Angyan ist aber auch froh, dass es ihm gelungen ist, den aufstrebenden jungen Talenten eine Basis zu schaffen. "Mit dem Bau der Neuen Säle hatten wir da plötzlich viel mehr Möglichkeiten. Und es ist wirklich so, dass mir Künstler wie die Brüder Capucon immer wieder versichern, wie wichtig es für sie war, nicht nur einmal am Beginn ihrer Karriere, sondern regelmäßig bei uns aufgetreten zu sein." Ein Engagement im Musikverein, das ist auch eine Visitenkarte.

Rechnet man die zehn Jahre dazu, die Thomas Angyan vor seiner Übersiedlung ins Intendantenbüro der Gesellschaft der Musikfreunde für die Jeunesse tätig war, konnte er mehr als vier Jahrzehnte lang die Karrieren unzähliger großer Künstler sozusagen ab ovo miterleben und mitgestalten.

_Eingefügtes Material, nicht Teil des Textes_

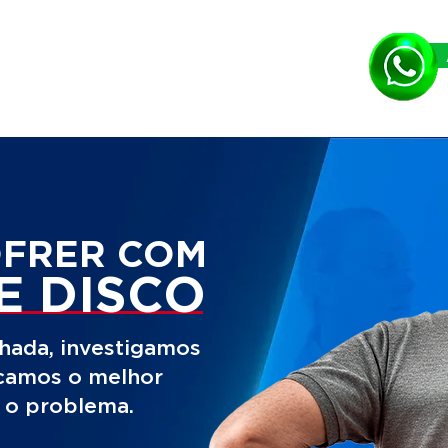
OFRER COM
E DISCO
hada, investigamos
icamos o melhor
r o problema.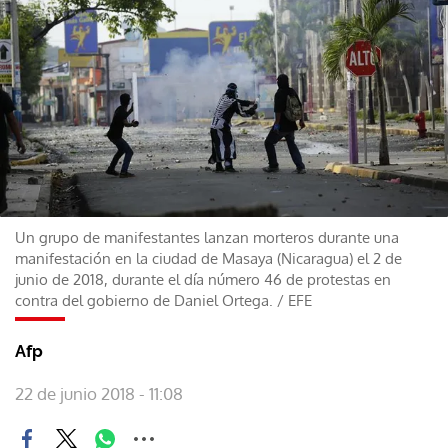
Un grupo de manifestantes lanzan morteros durante una
manifestación en la ciudad de Masaya (Nicaragua) el 2 de
junio de 2018, durante el día número 46 de protestas en
contra del gobierno de Daniel Ortega.
/
EFE
Afp
22 de junio 2018 - 11:08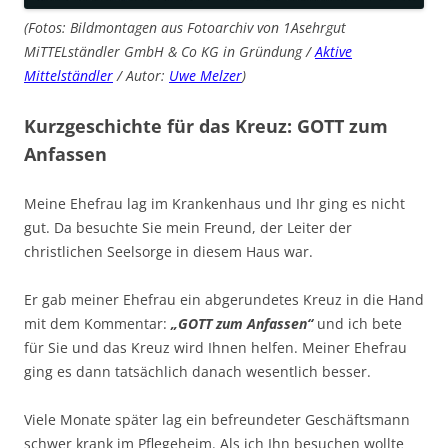
(Fotos: Bildmontagen aus Fotoarchiv von 1Asehrgut
MiTTELständler GmbH & Co KG in Gründung /
Aktive
Mittelständler
/ Autor:
Uwe Melzer
)
Kurzgeschichte für das Kreuz: GOTT zum
Anfassen
Meine Ehefrau lag im Krankenhaus und Ihr ging es nicht
gut. Da besuchte Sie mein Freund, der Leiter der
christlichen Seelsorge in diesem Haus war.
Er gab meiner Ehefrau ein abgerundetes Kreuz in die Hand
mit dem Kommentar:
„GOTT zum Anfassen“
und ich bete
für Sie und das Kreuz wird Ihnen helfen. Meiner Ehefrau
ging es dann tatsächlich danach wesentlich besser.
Viele Monate später lag ein befreundeter Geschäftsmann
schwer krank im Pflegeheim. Als ich Ihn besuchen wollte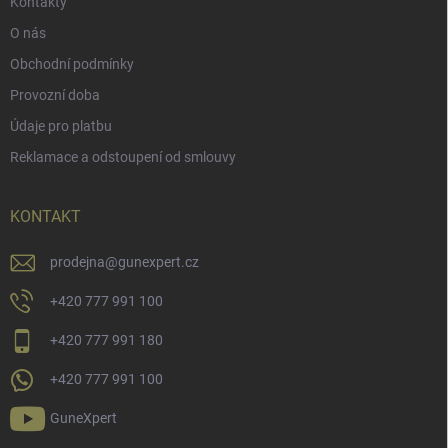
Kontakty
O nás
Obchodní podmínky
Provozní doba
Údaje pro platbu
Reklamace a odstoupení od smlouvy
KONTAKT
prodejna
@
gunexpert.cz
+420 777 991 100
+420 777 991 180
+420 777 991 100
GuneXpert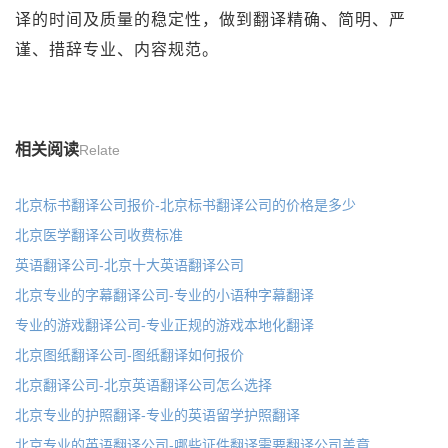
译的时间及质量的稳定性，做到翻译精确、简明、严
谨、措辞专业、内容规范。
相关阅读
Relate
北京标书翻译公司报价-北京标书翻译公司的价格是多少
北京医学翻译公司收费标准
英语翻译公司-北京十大英语翻译公司
北京专业的字幕翻译公司-专业的小语种字幕翻译
专业的游戏翻译公司-专业正规的游戏本地化翻译
北京图纸翻译公司-图纸翻译如何报价
北京翻译公司-北京英语翻译公司怎么选择
北京专业的护照翻译-专业的英语留学护照翻译
​北京专业的英语翻译公司-哪些证件翻译需要翻译公司盖章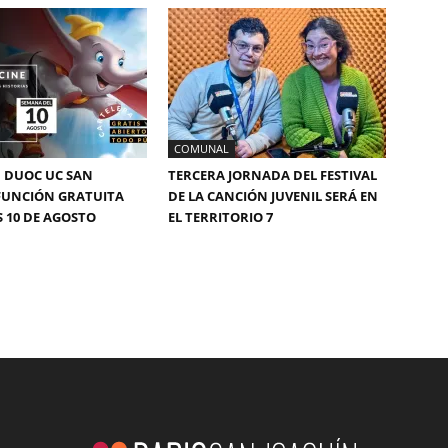
COMUNAL
 DUOC UC SAN
TERCERA JORNADA DEL FESTIVAL
FUNCIÓN GRATUITA
DE LA CANCIÓN JUVENIL SERÁ EN
S 10 DE AGOSTO
EL TERRITORIO 7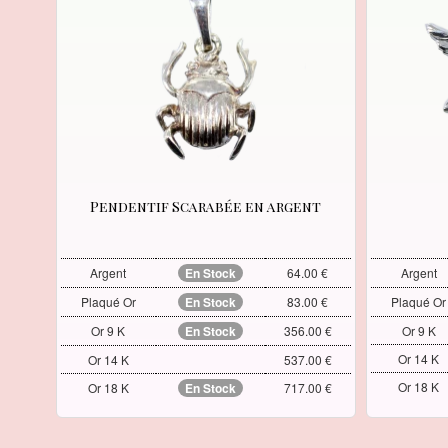
Pendentif Scarabée en argent
Argent
En Stock
64.00 €
Argent
Plaqué Or
En Stock
83.00 €
Plaqué Or
Or 9 K
En Stock
356.00 €
Or 9 K
Or 14 K
Or 14 K
537.00 €
Or 18 K
Or 18 K
En Stock
717.00 €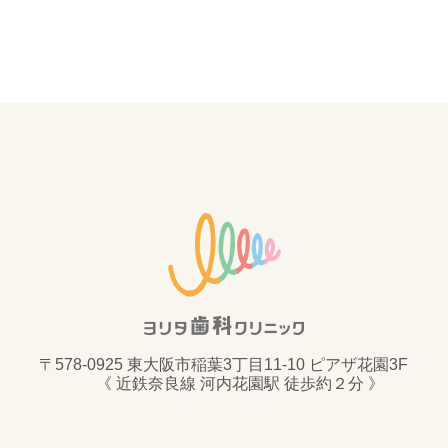
〒578-0925 東大阪市稲葉3丁目11-10 ピアザ花園3F
《 近鉄奈良線 河内花園駅 徒歩約２分 》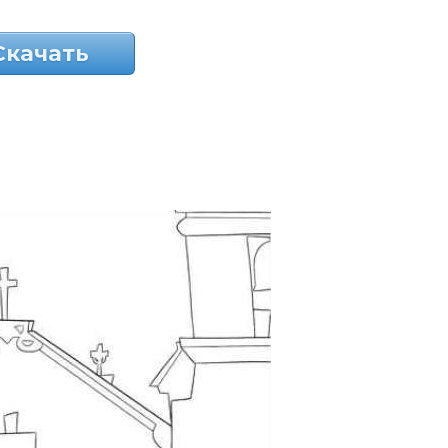
Скачать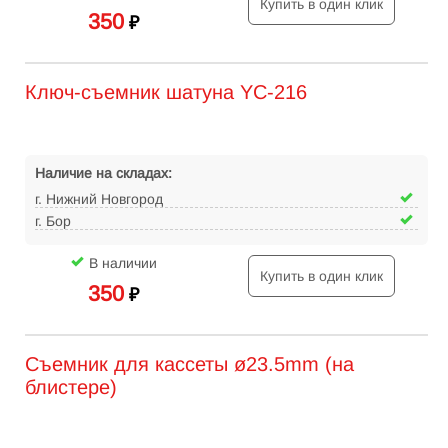
Купить в один клик
350
₽
Ключ-съемник шатуна YC-216
Наличие на складах:
г. Нижний Новгород
г. Бор
В наличии
Купить в один клик
350
₽
Съемник для кассеты ø23.5mm (на
блистере)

Dass das mit seinem Abschied vom Musikverein nun nicht zu Ende gegangen ist, garantiert sein Engagement als Vorsitzender des Kuratoriums der Ernst-von-Siemens-Musikstiftung. "Da werden immerhin jährlich 3,6 Millionen Euro ausgeschüttet. Und heuer sind es im Zuge der Coronakrise noch einmal 2,8 Millionen zusätzlich: Die kommen Musikstudenten zugute, die sonst nicht imstande wären, ihr Studium fortzusetzen - und Ensembles, die um ihre Karriere fürchten müssen, weil derzeit alle Engagements auf Eis liegen."